#### Your task
Check each line of the material for the string "scrollbar", and copy the lines that have it.
● ● ● ●
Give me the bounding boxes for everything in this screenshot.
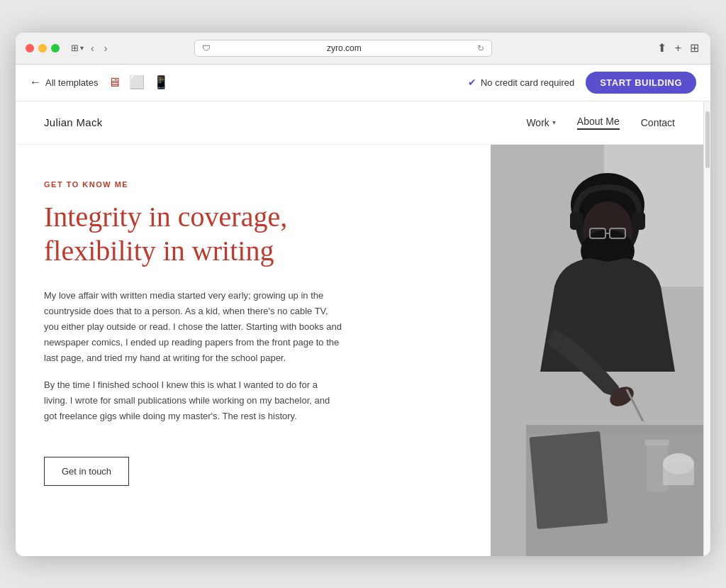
site-logo: Julian Mack [44,116,103,128]
section-label: GET TO KNOW ME [44,180,462,189]
svg-rect-15 [526,425,703,433]
reload-icon[interactable]: ↻ [477,43,484,53]
site-headline: Integrity in coverage, flexibility in wr… [44,200,342,268]
scrollbar[interactable] [703,101,710,556]
site-left-panel: GET TO KNOW ME Integrity in coverage, fl… [16,145,491,556]
back-arrow-icon: ← [30,76,41,89]
device-switcher: 🖥 ⬜ 📱 [106,73,170,91]
minimize-button[interactable] [38,44,47,52]
svg-rect-18 [645,440,669,445]
all-templates-label: All templates [45,77,98,88]
address-bar[interactable]: 🛡 zyro.com ↻ [194,40,492,57]
start-building-button[interactable]: START BUILDING [586,72,696,94]
back-button[interactable]: ‹ [88,41,97,55]
url-text: zyro.com [215,43,473,53]
window-controls: ⊞▾ ‹ › [71,41,110,55]
nav-contact[interactable]: Contact [641,117,675,128]
scrollbar-thumb[interactable] [705,111,710,168]
grid-button[interactable]: ⊞ [688,40,700,56]
browser-window: ⊞▾ ‹ › 🛡 zyro.com ↻ ⬆ + ⊞ ← All template… [16,33,710,556]
mobile-icon[interactable]: 📱 [152,73,170,91]
traffic-lights [26,44,60,52]
new-tab-button[interactable]: + [674,40,683,56]
forward-button[interactable]: › [101,41,111,55]
website-preview: Julian Mack Work ▾ About Me Contact [16,101,703,556]
nav-about[interactable]: About Me [577,116,620,130]
share-button[interactable]: ⬆ [656,40,668,56]
svg-rect-8 [632,212,645,230]
svg-rect-20 [663,464,694,485]
site-nav-links: Work ▾ About Me Contact [526,116,675,130]
all-templates-button[interactable]: ← All templates [30,76,98,89]
no-credit-text: No credit card required [481,77,574,88]
site-main: GET TO KNOW ME Integrity in coverage, fl… [16,145,703,556]
nav-work[interactable]: Work ▾ [526,117,555,128]
titlebar: ⊞▾ ‹ › 🛡 zyro.com ↻ ⬆ + ⊞ [16,33,710,64]
body-paragraph-1: My love affair with written media starte… [44,288,342,366]
no-credit-badge: ✔ No credit card required [468,77,574,88]
close-button[interactable] [26,44,34,52]
check-icon: ✔ [468,77,476,88]
author-photo [491,145,703,556]
zyro-toolbar: ← All templates 🖥 ⬜ 📱 ✔ No credit card r… [16,65,710,101]
desktop-icon[interactable]: 🖥 [106,74,122,91]
browser-chrome: ⊞▾ ‹ › 🛡 zyro.com ↻ ⬆ + ⊞ [16,33,710,65]
body-paragraph-2: By the time I finished school I knew thi… [44,377,342,424]
sidebar-toggle[interactable]: ⊞▾ [71,43,84,53]
browser-actions: ⬆ + ⊞ [656,40,700,56]
photo-svg [491,145,703,556]
get-in-touch-button[interactable]: Get in touch [44,457,129,486]
site-nav: Julian Mack Work ▾ About Me Contact [16,101,703,145]
tablet-icon[interactable]: ⬜ [128,73,146,91]
svg-rect-16 [530,431,608,528]
dropdown-arrow-icon: ▾ [552,118,556,126]
site-photo-panel [491,145,703,556]
svg-rect-7 [570,212,583,230]
browser-body: Julian Mack Work ▾ About Me Contact [16,101,710,556]
toolbar-right: ✔ No credit card required START BUILDING [468,72,696,94]
maximize-button[interactable] [51,44,60,52]
shield-icon: 🛡 [202,43,211,53]
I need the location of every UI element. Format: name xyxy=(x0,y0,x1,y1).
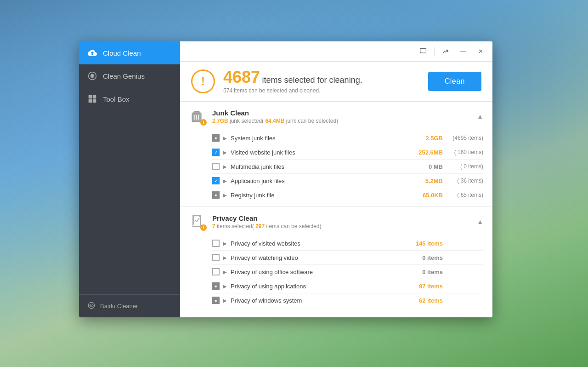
multimedia-junk-checkbox[interactable] xyxy=(212,163,220,170)
table-row: ▶ Privacy of using office software 0 ite… xyxy=(212,265,483,279)
junk-size-highlight: 2.7GB xyxy=(212,118,228,124)
registry-junk-checkbox[interactable] xyxy=(212,191,220,199)
system-junk-expand[interactable]: ▶ xyxy=(223,136,227,141)
privacy-apps-label: Privacy of using applications xyxy=(231,283,402,290)
application-junk-count: ( 36 items) xyxy=(447,178,483,184)
table-row: ▶ System junk files 2.5GB (4695 items) xyxy=(212,131,483,145)
registry-junk-count: ( 65 items) xyxy=(447,192,483,198)
visited-website-junk-expand[interactable]: ▶ xyxy=(223,150,227,155)
privacy-count2-highlight: 297 xyxy=(255,223,265,229)
svg-rect-2 xyxy=(93,95,96,99)
privacy-apps-expand[interactable]: ▶ xyxy=(223,284,227,289)
junk-clean-badge: ! xyxy=(200,119,207,126)
baidu-label: Baidu Cleaner xyxy=(100,303,138,310)
system-junk-count: (4695 items) xyxy=(447,135,483,141)
privacy-apps-checkbox[interactable] xyxy=(212,282,220,290)
table-row: ▶ Multimedia junk files 0 MB ( 0 items) xyxy=(212,160,483,174)
privacy-windows-expand[interactable]: ▶ xyxy=(223,298,227,303)
visited-website-junk-size: 252.6MB xyxy=(406,149,443,156)
privacy-windows-checkbox[interactable] xyxy=(212,297,220,304)
close-button[interactable]: ✕ xyxy=(474,45,487,58)
header-left: ! 4687 items selected for cleaning. 574 … xyxy=(191,69,362,94)
table-row: ▶ Privacy of watching video 0 items xyxy=(212,251,483,265)
warning-circle: ! xyxy=(191,69,215,93)
privacy-apps-size: 97 items xyxy=(406,283,443,290)
sidebar: Cloud Clean Clean Genius T xyxy=(79,41,180,317)
multimedia-junk-expand[interactable]: ▶ xyxy=(223,164,227,169)
privacy-websites-checkbox[interactable] xyxy=(212,240,220,247)
svg-rect-9 xyxy=(194,111,199,113)
privacy-clean-sub: 7 items selected( 297 items can be selec… xyxy=(212,223,477,229)
application-junk-expand[interactable]: ▶ xyxy=(223,178,227,184)
privacy-windows-label: Privacy of windows system xyxy=(231,297,402,304)
application-junk-size: 5.2MB xyxy=(406,178,443,184)
privacy-clean-title-area: Privacy Clean 7 items selected( 297 item… xyxy=(212,214,477,229)
registry-junk-expand[interactable]: ▶ xyxy=(223,193,227,198)
sidebar-item-clean-genius[interactable]: Clean Genius xyxy=(79,64,180,87)
multimedia-junk-size: 0 MB xyxy=(406,163,443,170)
privacy-video-label: Privacy of watching video xyxy=(231,254,402,261)
privacy-clean-title: Privacy Clean xyxy=(212,214,477,222)
privacy-clean-badge: ! xyxy=(200,224,207,231)
privacy-count-highlight: 7 xyxy=(212,223,215,229)
privacy-websites-size: 145 items xyxy=(406,240,443,247)
sidebar-label-clean-genius: Clean Genius xyxy=(103,72,145,80)
privacy-office-expand[interactable]: ▶ xyxy=(223,270,227,275)
privacy-clean-header[interactable]: ! Privacy Clean 7 items selected( 297 it… xyxy=(180,207,492,236)
visited-website-junk-count: ( 160 items) xyxy=(447,149,483,155)
privacy-clean-toggle[interactable]: ▲ xyxy=(477,218,483,225)
multimedia-junk-label: Multimedia junk files xyxy=(231,163,402,170)
table-row: ▶ Application junk files 5.2MB ( 36 item… xyxy=(212,174,483,188)
system-junk-checkbox[interactable] xyxy=(212,134,220,142)
minimize-button[interactable]: — xyxy=(457,45,469,58)
svg-rect-4 xyxy=(93,99,96,103)
svg-text:BD: BD xyxy=(90,304,94,307)
privacy-office-checkbox[interactable] xyxy=(212,268,220,275)
svg-rect-1 xyxy=(89,95,92,99)
junk-size2-highlight: 64.4MB xyxy=(265,118,284,124)
registry-junk-size: 65.0KB xyxy=(406,192,443,199)
sidebar-item-cloud-clean[interactable]: Cloud Clean xyxy=(79,41,180,64)
privacy-websites-label: Privacy of visited websites xyxy=(231,240,402,247)
header-label: items selected for cleaning. xyxy=(262,75,362,85)
header-count-row: 4687 items selected for cleaning. xyxy=(223,69,362,86)
privacy-clean-items: ▶ Privacy of visited websites 145 items … xyxy=(180,236,492,312)
scroll-content[interactable]: ! Junk Clean 2.7GB junk selected( 64.4MB… xyxy=(180,102,492,317)
table-row: ▶ Privacy of using applications 97 items xyxy=(212,279,483,293)
signal-button[interactable] xyxy=(439,45,452,58)
app-window: Cloud Clean Clean Genius T xyxy=(79,41,492,317)
chat-button[interactable] xyxy=(417,45,430,58)
privacy-websites-expand[interactable]: ▶ xyxy=(223,241,227,246)
privacy-office-label: Privacy of using office software xyxy=(231,269,402,275)
privacy-video-checkbox[interactable] xyxy=(212,254,220,261)
tool-box-icon xyxy=(87,94,97,104)
application-junk-checkbox[interactable] xyxy=(212,177,220,184)
visited-website-junk-checkbox[interactable] xyxy=(212,149,220,156)
privacy-clean-icon: ! xyxy=(189,213,206,230)
privacy-office-size: 0 items xyxy=(406,269,443,275)
cloud-clean-icon xyxy=(87,48,97,58)
table-row: ▶ Privacy of visited websites 145 items xyxy=(212,236,483,251)
junk-clean-title-area: Junk Clean 2.7GB junk selected( 64.4MB j… xyxy=(212,109,477,124)
sidebar-bottom: BD Baidu Cleaner xyxy=(79,294,180,317)
junk-clean-header[interactable]: ! Junk Clean 2.7GB junk selected( 64.4MB… xyxy=(180,102,492,131)
title-bar: — ✕ xyxy=(180,41,492,62)
application-junk-label: Application junk files xyxy=(231,178,402,184)
header-sub: 574 items can be selected and cleaned. xyxy=(223,87,362,94)
plugin-clean-header[interactable]: ✓ Plugin Clean No junk found. ▼ xyxy=(180,312,492,317)
header-text: 4687 items selected for cleaning. 574 it… xyxy=(223,69,362,94)
privacy-video-size: 0 items xyxy=(406,254,443,261)
privacy-video-expand[interactable]: ▶ xyxy=(223,255,227,260)
item-count: 4687 xyxy=(223,68,260,86)
sidebar-item-tool-box[interactable]: Tool Box xyxy=(79,87,180,110)
baidu-icon: BD xyxy=(87,301,96,311)
clean-button[interactable]: Clean xyxy=(428,72,481,91)
clean-genius-icon xyxy=(87,71,97,81)
privacy-clean-section: ! Privacy Clean 7 items selected( 297 it… xyxy=(180,207,492,312)
system-junk-size: 2.5GB xyxy=(406,135,443,142)
junk-clean-toggle[interactable]: ▲ xyxy=(477,113,483,120)
table-row: ▶ Visited website junk files 252.6MB ( 1… xyxy=(212,145,483,160)
visited-website-junk-label: Visited website junk files xyxy=(231,149,402,156)
header-section: ! 4687 items selected for cleaning. 574 … xyxy=(180,62,492,102)
sidebar-label-tool-box: Tool Box xyxy=(103,95,130,103)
● ● ● ●
#### Solution to the exercise
scrollbar[interactable] [703,101,710,556]
scrollbar-thumb[interactable] [705,111,710,168]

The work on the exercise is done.